We are tasked with the incredible challenge of managing change when many places are not sufficiently equipped to do so. The unimaginable cost of optimizing, specializing, and stretching thin our urban environments over the last seventy years has only begun to emerge, forced from hiding by the 2008 financial crisis, energy speculation, climate change, demographic shifts, and the like. Great disruptions like these are not new to us (ie Richard Florida’s Great Reset) but as the effects of such unexpected events have become increasingly more pronounced in our communities, we are led to believe that what we’ve built during our most explosive period of growth lacks a basic resilience to change. Consequently, a large portion of our physical plant is simply unable to adapt, innovate, and thrive.

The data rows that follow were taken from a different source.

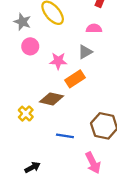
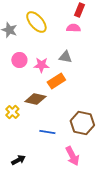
pink semicircle: (94, 28) -> (73, 28), moved
pink circle: (30, 46) -> (19, 60), moved
gray triangle: (85, 52) -> (65, 57), turned 40

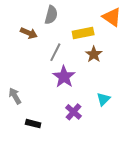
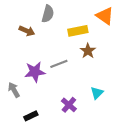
gray line: (55, 52) -> (59, 64), moved, turned 42
purple star: (64, 77) -> (35, 72), moved, turned 30
black rectangle: (33, 124) -> (31, 116), turned -40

Our struggle is the product of a blip in our human history that has mesmerized the design community in the industrial era, creating a divide between Creationists and Evolutionists. Creationists hold that the designer creates whichever universe he or she sees as responsive to current or fantasized social needs (for example, housing in 30s, single-purpose highways in the 50s and, most recently, simply trying anything yet untried) or satisfactorily self-differentiating in the media. It neither connects to the patterns that came before it nor allows for adaptation to follow. It is necessarily tied to cheap energy, industrial process, the proliferation of academic influence and our profession's lobby.
Evolutionary design, on the other hand, grows out of centuries of trial and error–what biologists call adaptive morphogenesis–that imbues what we build with a great robustness to failure. Evolutionary design, while by definition not perfect, gives our neighborhoods, towns, and cities the inherited back-stopping redundancies that necessarily allow them to anticipate and embrace change. It is built on a foundation of thrift and solving for pattern.
If we come away with anything from these economic doldrums, it appears that it will be the discrediting of the Creationists. With scarce resources (both capital and energy), we can no longer afford to hire those who treat human environments as a blank canvas, seeking an irrelevant and irreverent intervention. The Creationist Experiment is now several generations old and we can now empirically say that it has failed us. It not only failed us during its active stage but does so now, as we demand of it a repurposing it cannot provide.
We turn to evolutionary design with great need. Once again we must be students of what has survived the stress of time in the hopes of developing further these patterns to respond to current needs. Doing so will not only provide places that serve our programs well now but will allow those purposes we cannot predict to take what we have done and adapt it to future conditions.